Halloween is here and although it is my favorite college holiday, like it or not, no one wants to be the lame-o who didnʼt participate. ‘Tis is the season to get dressed up as something else and party! Iʼve got your last minute halloween costume suggestions. LET’S GO.
Individual
LAX BRO!
What youʼll need: Lax pinnie, sunglasses, hat, and your spoon.
Green Man! (Good for a group too)
What youʼll need: Green man costume (these are sold at every halloween store in every single color, theyʼll be good for the next year too.)
Ryan Lochte!
What youʼll need: Swimming cap, foil to cover your teeth, and a fake gold medal. Bonus points if you come in a speedo.
Blind Deaf Ref!
What youʼll need: A referee shirt, sunglasses, and a walking stick.
Most Hated Man in the World!
What youʼll need: A print out of Gary Bettman’s face, and a lot of fake money to glue to your shirt.
Group
Blue Man Group!
What youʼll need: Three people, blue paint, black clothing, and drum sticks.

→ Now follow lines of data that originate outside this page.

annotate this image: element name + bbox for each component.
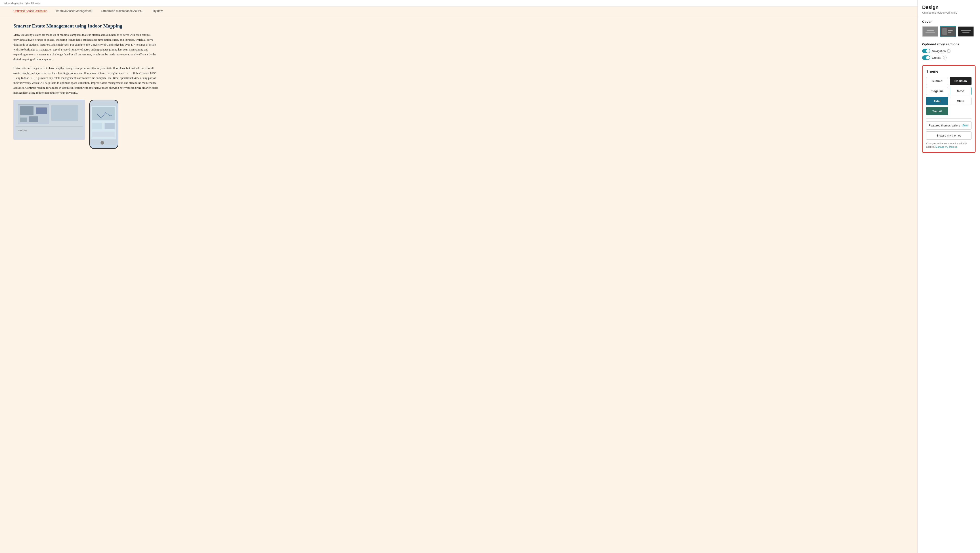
nav-tab-4[interactable]: Try now [152, 9, 162, 13]
nav-tab-3[interactable]: Streamline Maintenance Activit... [102, 9, 144, 13]
phone-image [89, 100, 118, 149]
featured-themes-gallery-button[interactable]: Featured themes gallery Beta [926, 121, 972, 130]
cover-option-1[interactable] [922, 26, 938, 37]
cover-options [922, 26, 975, 37]
svg-rect-4 [36, 107, 47, 114]
navigation-toggle-row: Navigation i [922, 49, 975, 53]
credits-toggle-row: Credits i [922, 56, 975, 60]
theme-mesa[interactable]: Mesa [950, 87, 972, 95]
navigation-tabs: Optimise Space Utilisation Improve Asset… [0, 6, 918, 16]
svg-rect-7 [51, 105, 78, 121]
theme-transit[interactable]: Transit [926, 107, 948, 115]
browse-themes-button[interactable]: Browse my themes [926, 131, 972, 140]
svg-rect-5 [20, 118, 27, 122]
credits-toggle[interactable] [922, 56, 930, 60]
theme-title: Theme [926, 69, 972, 74]
theme-summit[interactable]: Summit [926, 77, 948, 85]
beta-badge: Beta [961, 124, 969, 127]
theme-footer: Changes to themes are automatically appl… [926, 142, 972, 149]
panel-title: Design [922, 5, 975, 10]
cover-option-3[interactable] [958, 26, 974, 37]
content-paragraph-2: Universities no longer need to have leng… [13, 66, 161, 96]
image-row: Map View [13, 100, 161, 149]
content-heading: Smarter Estate Management using Indoor M… [13, 23, 161, 29]
cover-option-2[interactable] [940, 26, 956, 37]
navigation-label: Navigation [932, 49, 946, 53]
app-title: Indoor Mapping for Higher Education [3, 2, 41, 5]
optional-sections-label: Optional story sections [922, 42, 975, 46]
svg-text:Map View: Map View [18, 129, 27, 131]
svg-rect-6 [29, 116, 38, 122]
svg-rect-15 [92, 132, 115, 137]
svg-rect-3 [20, 106, 33, 115]
credits-label: Credits [932, 56, 941, 59]
theme-grid: Summit Obsidian Ridgeline Mesa Tidal Sla… [926, 77, 972, 115]
theme-divider [926, 118, 972, 119]
cover-label: Cover [922, 20, 975, 24]
theme-tidal[interactable]: Tidal [926, 97, 948, 105]
svg-rect-12 [92, 107, 115, 120]
panel-subtitle: Change the look of your story [922, 11, 975, 14]
svg-rect-13 [92, 123, 102, 129]
browse-button-label: Browse my themes [936, 134, 961, 137]
navigation-toggle[interactable] [922, 49, 930, 53]
nav-tab-2[interactable]: Improve Asset Management [56, 9, 92, 13]
map-image: Map View [13, 100, 85, 140]
navigation-info-icon[interactable]: i [947, 49, 951, 53]
theme-obsidian[interactable]: Obsidian [950, 77, 972, 85]
credits-info-icon[interactable]: i [943, 56, 947, 59]
theme-section: Theme Summit Obsidian Ridgeline Mesa Tid… [922, 65, 975, 153]
gallery-button-label: Featured themes gallery [929, 124, 960, 127]
manage-themes-link[interactable]: Manage my themes [935, 145, 957, 148]
content-paragraph-1: Many university estates are made up of m… [13, 32, 161, 62]
svg-rect-14 [105, 123, 115, 129]
nav-tab-1[interactable]: Optimise Space Utilisation [13, 9, 47, 13]
main-content-body: Smarter Estate Management using Indoor M… [0, 16, 174, 156]
design-panel: Design Change the look of your story Cov… [918, 0, 980, 553]
top-bar: Indoor Mapping for Higher Education [0, 0, 918, 6]
optional-sections: Optional story sections Navigation i Cre… [922, 42, 975, 60]
theme-slate[interactable]: Slate [950, 97, 972, 105]
theme-ridgeline[interactable]: Ridgeline [926, 87, 948, 95]
svg-point-16 [100, 141, 104, 145]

The Anchor Man cast! What youʼll need: Four people, outrageous suit jackets (check out Salvation Army or Goodwill,) and a black marker.
Birds of War! What you need: As many people as you want, white feather boa, bird mask (sold at your local halloween store,) and a black marker.
Hanson Brothers!
What youʼll need: Three people, wigs, fake blood, matching jerseyʼs, and thick glasses.

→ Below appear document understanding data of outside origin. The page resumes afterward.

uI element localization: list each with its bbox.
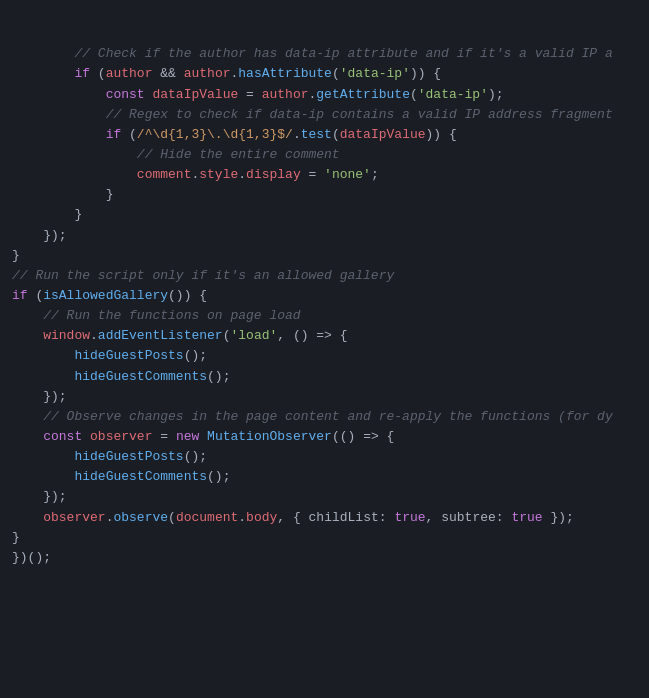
token-keyword: true: [511, 510, 542, 525]
token-func: MutationObserver: [207, 429, 332, 444]
token-keyword: const: [43, 429, 82, 444]
token-comment: // Check if the author has data-ip attri…: [74, 46, 612, 61]
token-func: hideGuestPosts: [74, 348, 183, 363]
code-line: hideGuestPosts();: [0, 447, 649, 467]
token-var: style: [199, 167, 238, 182]
token-var: dataIpValue: [340, 127, 426, 142]
code-line: });: [0, 387, 649, 407]
indent: [12, 147, 137, 162]
token-plain: (: [332, 127, 340, 142]
token-keyword: const: [106, 87, 145, 102]
token-plain: })();: [12, 550, 51, 565]
token-func: getAttribute: [316, 87, 410, 102]
token-plain: .: [293, 127, 301, 142]
token-func: hideGuestComments: [74, 469, 207, 484]
token-func: observe: [113, 510, 168, 525]
code-line: // Run the script only if it's an allowe…: [0, 266, 649, 286]
token-comment: // Hide the entire comment: [137, 147, 340, 162]
token-plain: [199, 429, 207, 444]
indent: [12, 489, 43, 504]
token-var: author: [262, 87, 309, 102]
indent: [12, 46, 74, 61]
token-plain: ();: [184, 449, 207, 464]
token-plain: });: [43, 228, 66, 243]
token-func: test: [301, 127, 332, 142]
indent: [12, 187, 106, 202]
code-line: if (isAllowedGallery()) {: [0, 286, 649, 306]
token-func: hideGuestPosts: [74, 449, 183, 464]
code-line: // Run the functions on page load: [0, 306, 649, 326]
token-func: isAllowedGallery: [43, 288, 168, 303]
token-plain: (: [121, 127, 137, 142]
token-keyword: if: [12, 288, 28, 303]
indent: [12, 510, 43, 525]
token-var: observer: [43, 510, 105, 525]
token-plain: )) {: [410, 66, 441, 81]
indent: [12, 87, 106, 102]
token-comment: // Regex to check if data-ip contains a …: [106, 107, 613, 122]
token-plain: =: [238, 87, 261, 102]
token-plain: ();: [184, 348, 207, 363]
token-string: 'data-ip': [340, 66, 410, 81]
indent: [12, 228, 43, 243]
token-string: 'load': [230, 328, 277, 343]
indent: [12, 389, 43, 404]
token-plain: }: [74, 207, 82, 222]
code-line: hideGuestPosts();: [0, 346, 649, 366]
code-line: window.addEventListener('load', () => {: [0, 326, 649, 346]
token-var: observer: [90, 429, 152, 444]
token-plain: [82, 429, 90, 444]
token-var: dataIpValue: [152, 87, 238, 102]
token-plain: , {: [277, 510, 308, 525]
token-comment: // Observe changes in the page content a…: [43, 409, 613, 424]
token-plain: ;: [371, 167, 379, 182]
indent: [12, 207, 74, 222]
code-line: // Hide the entire comment: [0, 145, 649, 165]
code-line: }: [0, 246, 649, 266]
token-string: 'none': [324, 167, 371, 182]
token-plain: =: [152, 429, 175, 444]
token-plain: (: [332, 66, 340, 81]
code-line: observer.observe(document.body, { childL…: [0, 508, 649, 528]
token-string: 'data-ip': [418, 87, 488, 102]
code-line: });: [0, 487, 649, 507]
token-plain: (: [410, 87, 418, 102]
token-plain: subtree: [441, 510, 496, 525]
indent: [12, 369, 74, 384]
code-line: const observer = new MutationObserver(()…: [0, 427, 649, 447]
token-keyword: true: [394, 510, 425, 525]
indent: [12, 449, 74, 464]
token-plain: ,: [426, 510, 442, 525]
token-regex: /^\d{1,3}\.\d{1,3}$/: [137, 127, 293, 142]
code-line: })();: [0, 548, 649, 568]
indent: [12, 308, 43, 323]
token-plain: (() => {: [332, 429, 394, 444]
token-comment: // Run the script only if it's an allowe…: [12, 268, 394, 283]
token-plain: childList: [309, 510, 379, 525]
token-plain: , () => {: [277, 328, 347, 343]
code-line: }: [0, 205, 649, 225]
token-plain: (: [28, 288, 44, 303]
indent: [12, 66, 74, 81]
code-line: if (author && author.hasAttribute('data-…: [0, 64, 649, 84]
code-line: }: [0, 528, 649, 548]
token-plain: });: [543, 510, 574, 525]
token-plain: }: [106, 187, 114, 202]
token-var: window: [43, 328, 90, 343]
token-plain: )) {: [426, 127, 457, 142]
code-line: const dataIpValue = author.getAttribute(…: [0, 85, 649, 105]
indent: [12, 469, 74, 484]
token-plain: }: [12, 530, 20, 545]
indent: [12, 429, 43, 444]
token-plain: :: [496, 510, 512, 525]
code-line: // Observe changes in the page content a…: [0, 407, 649, 427]
indent: [12, 107, 106, 122]
token-func: hasAttribute: [238, 66, 332, 81]
token-keyword: new: [176, 429, 199, 444]
token-var: display: [246, 167, 301, 182]
indent: [12, 348, 74, 363]
indent: [12, 167, 137, 182]
token-keyword: if: [74, 66, 90, 81]
token-var: comment: [137, 167, 192, 182]
token-plain: .: [90, 328, 98, 343]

Workacholics Insane Clown Posse What youʼll need: However many people, business clothing, and make up.
Couples
Geeks!
What you need: Some dorky clothing, glasses, and tape.
BOOBS!
What youʼll need: A white t-shirt, an awesome babe, and some extra fabric.
Dexter!
What youʼll need: An apron, saran wrap, and fake blood.
Presidential Candidates
What youʼll need: A mask (these are sold EVERYWHERE).